Any suggestions will be appreciated. Any volunteers to share the work will be loved.Doczilla 18:21, 7 November 2007 (UTC)
- I have all the Amalgam issues, though I must say, my desire to read them is negligible. That said, we're dealing here with versions of characters that appeared in one or two issues at most - surely the most expedient decision is to pull all the Amalgam stuff as non-notable in the larger scheme of the subject. Phil Sandifer 18:55, 7 November 2007 (UTC)
- I'd have to agree with Doc here. I don't really see the point why Amalgam character need their own entries since they haven't been used in years and I doubt they will be used again. StarSpangledKiwi 19:02, 7 November 2007 (UTC)
- Agree as well. It is certainly possible that articles on the issues themselves could be the best place to place such content. I wouldn't mind seeing some images in more of those articles, though.

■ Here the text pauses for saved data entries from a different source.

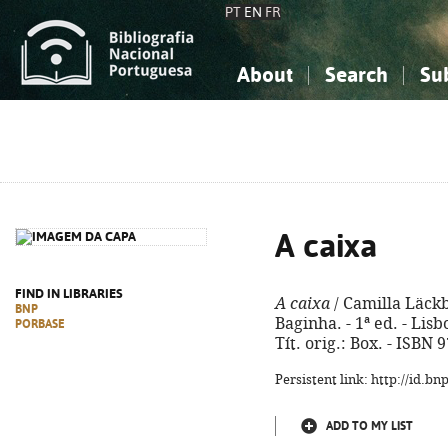
PT
EN
FR
About
Search
Su
About the National Bibliograp
Simple search
Knowledge, Information...
Knowledge, Information...
Advanced s
Social Sciences
Social Sciences
The Arts, Sport...
The Arts, Sport...
A caixa
FIND IN LIBRARIES
A caixa
/ Camilla Läckb
BNP
Baginha. - 1ª ed. - Lisb
PORBASE
Tít. orig.: Box. - ISBN
Persistent link: http://id.b
ADD TO MY LIST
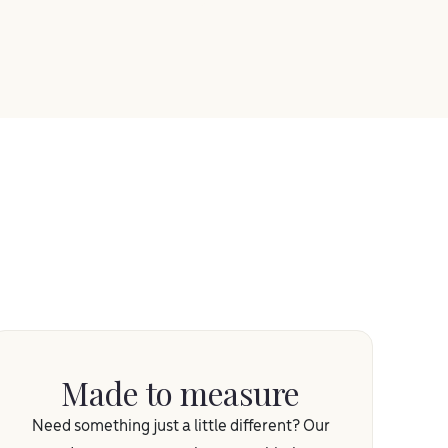
Made to measure
Need something just a little different? Our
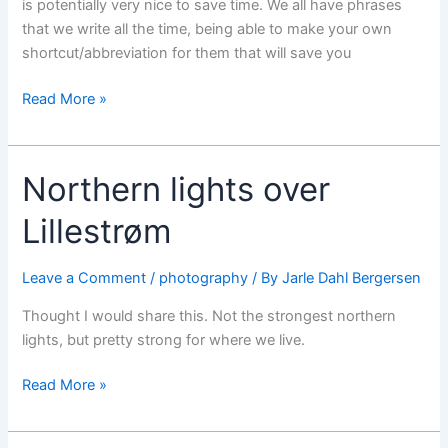
is potentially very nice to save time. We all have phrases
that we write all the time, being able to make your own
shortcut/abbreviation for them that will save you
iOS
Read More »
5
tips
and
Northern lights over
tricks
videos
Lillestrøm
Leave a Comment
/
photography
/ By
Jarle Dahl Bergersen
Thought I would share this. Not the strongest northern
lights, but pretty strong for where we live.
Northern
Read More »
lights
over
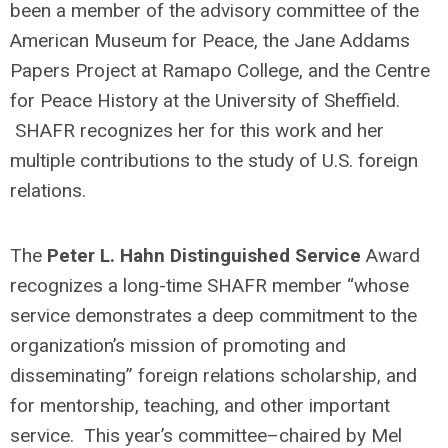
been a member of the advisory committee of the
American Museum for Peace, the Jane Addams
Papers Project at Ramapo College, and the Centre
for Peace History at the University of Sheffield.
SHAFR recognizes her for this work and her
multiple contributions to the study of U.S. foreign
relations.
The
Peter L. Hahn Distinguished Service
Award
recognizes a long-time SHAFR member “whose
service demonstrates a deep commitment to the
organization’s mission of promoting and
disseminating” foreign relations scholarship, and
for mentorship, teaching, and other important
service. This year’s committee–chaired by Mel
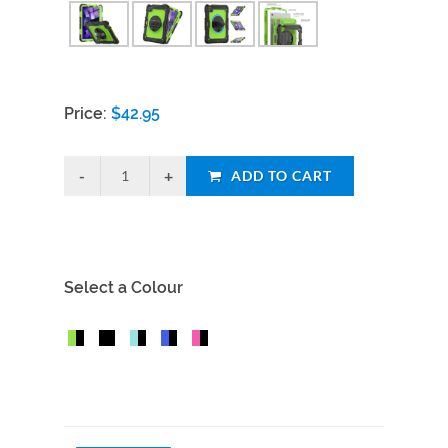
Price:
$
42.95
ADD TO CART
Select a Colour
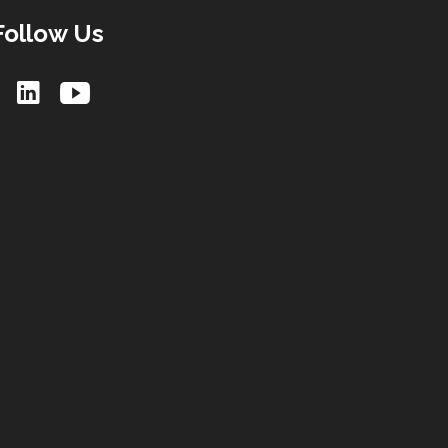
Follow Us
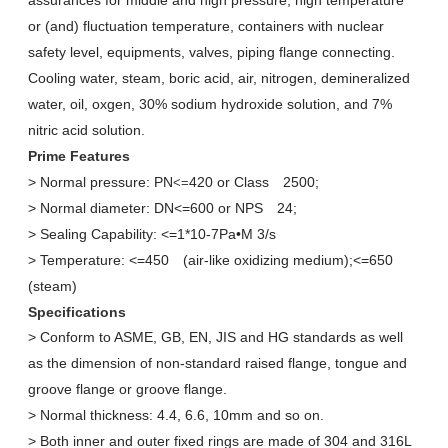
assurances for middle and high pressure, high temperature
or (and) fluctuation temperature, containers with nuclear
safety level, equipments, valves, piping flange connecting.
Cooling water, steam, boric acid, air, nitrogen, demineralized
water, oil, oxgen, 30% sodium hydroxide solution, and 7%
nitric acid solution.
Prime Features
> Normal pressure: PN
420 or Class
2500;
<=
> Normal diameter: DN<=600 or NPS
24;
> Sealing Capability:
<=
1*10-7Pa•M 3/s
> Temperature:
<=
450
(air-like oxidizing medium);
<=
650
(steam)
Specifications
> Conform to ASME, GB, EN, JIS and HG standards as well
as the dimension of non-standard raised flange, tongue and
groove flange or groove flange.
> Normal thickness: 4.4, 6.6, 10mm and so on.
> Both inner and outer fixed rings are made of 304 and 316L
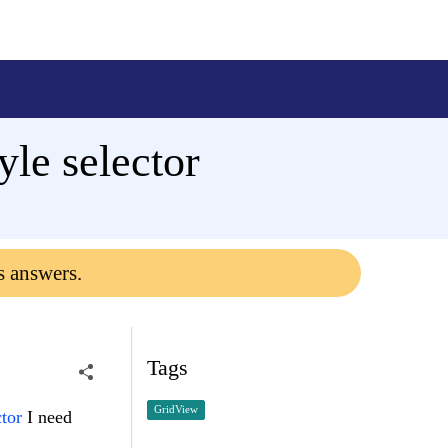
yle selector
s answers.
Tags
GridView
tor
I need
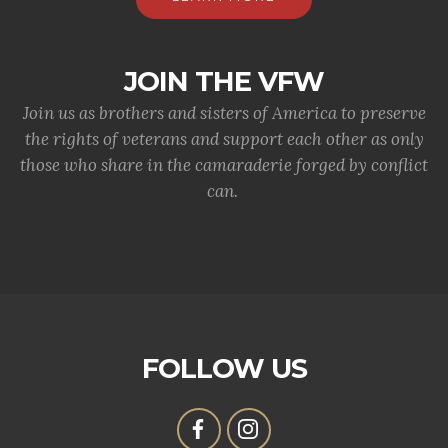
JOIN THE VFW
Join us as brothers and sisters of America to preserve
the rights of veterans and support each other as only
those who share in the camaraderie forged by conflict
can.
FOLLOW US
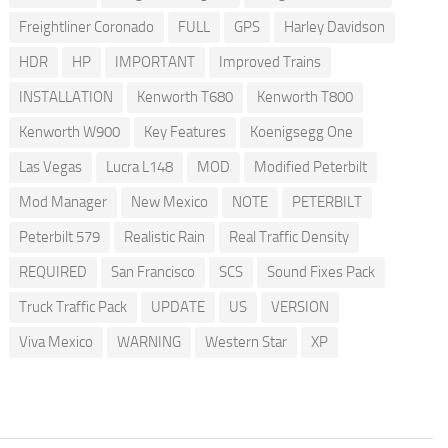
Freightliner Coronado
FULL
GPS
Harley Davidson
HDR
HP
IMPORTANT
Improved Trains
INSTALLATION
Kenworth T680
Kenworth T800
Kenworth W900
Key Features
Koenigsegg One
Las Vegas
Lucra L148
MOD
Modified Peterbilt
Mod Manager
New Mexico
NOTE
PETERBILT
Peterbilt 579
Realistic Rain
Real Traffic Density
REQUIRED
San Francisco
SCS
Sound Fixes Pack
Truck Traffic Pack
UPDATE
US
VERSION
Viva Mexico
WARNING
Western Star
XP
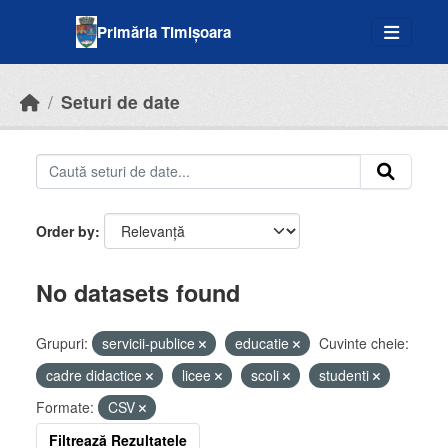
Skip to main content
Primăria Timișoara
Seturi de date
Order by
No datasets found
Grupuri:
servicii-publice
educatie
Cuvinte cheie:
cadre didactice
licee
scoli
studenti
Formate:
CSV
Filtrează Rezultatele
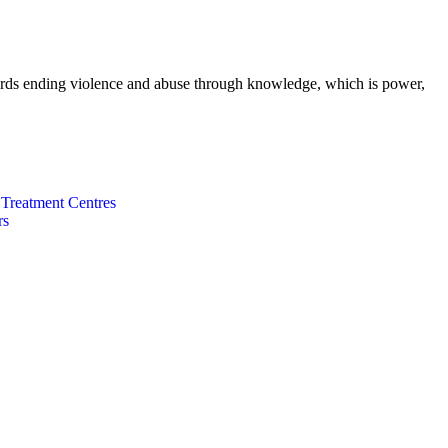
wards ending violence and abuse through knowledge, which is power,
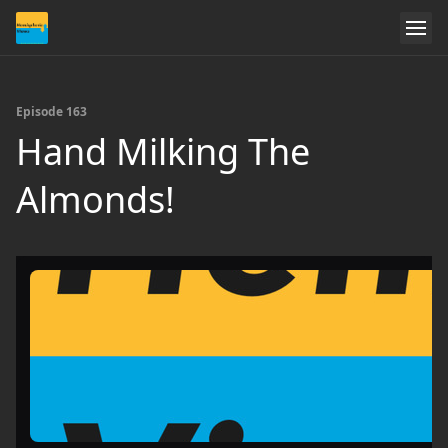
Episode 163
Hand Milking The
Almonds!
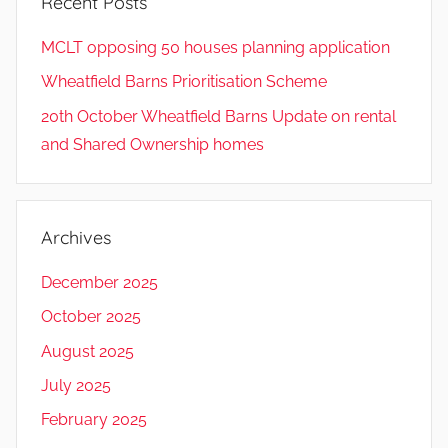
Recent Posts
MCLT opposing 50 houses planning application
Wheatfield Barns Prioritisation Scheme
20th October Wheatfield Barns Update on rental
and Shared Ownership homes
Archives
December 2025
October 2025
August 2025
July 2025
February 2025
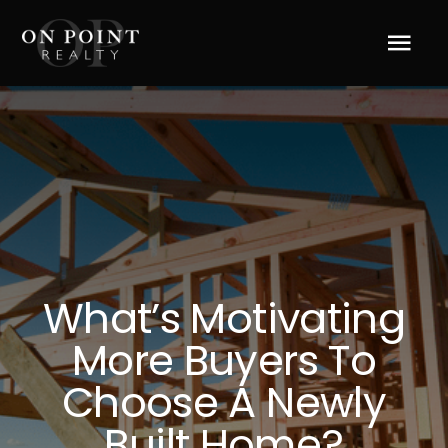
Skip
to
Tog
content
Navi
Home
About Us
Services
What’s Motivating
Blog
More Buyers To
Resources
Choose A Newly
Built Home?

John Carter 19:09, 7 November 2007 (UTC)
- I'm not a hundred percent sure I understand everything that's going on here but here's my thoughts on Amalgam. 1) The issues that were -Produced- should have feature articles, like 'Bullets and Bracelets' and 'Dark Claw' and 'Super Soldier'. The -characters-, if verifiable, should be put into the 'Alternate Versions' section of each character's webpage. The mix of Catwoman and Electra (Catsai) doesn't deserve a seperate article but should be mentioned in the Catwoman article and Electra article. If the character by itself is important enough to have an article, it's Amalgam version deserves a mention. P.S. Pardon if this duplicates, my computer is being odd. Lots42 19:16, 7 November 2007 (UTC)
- Would you agree to have references with links in the articles of the more frequently appearing "source" characters, with content in the articles on the individual issues regarding the "Amalgamated" versions of those characters? John Carter 19:22, 7 November 2007 (UTC)
- For those where we can cite when they first appeared, we can add those citations to the information about them under "Alternate versions" to satisfy Wikipedians who want to mention the Amalgam characters somewhere. Otherwise, every Amalgam mention should be removed from those many, many entries in characters' AV sections. Doczilla 19:42, 7 November 2007 (UTC)
- Few ¢...
- I can see the reason for an article on "Amalgam Comics", it was a joint project by DC and Marvel and had a serious sales push behind it. Such an article should also cover what was published, both the actual book and the primary characters.
- I can almost see a rationale for characters headlining solo books of the event. Almost. At best the articles are going to be 90-100% plot summary and/or speculation, the stuff that minor character articles are made of. Teams, team members, and minor characters from the event don't even really have that.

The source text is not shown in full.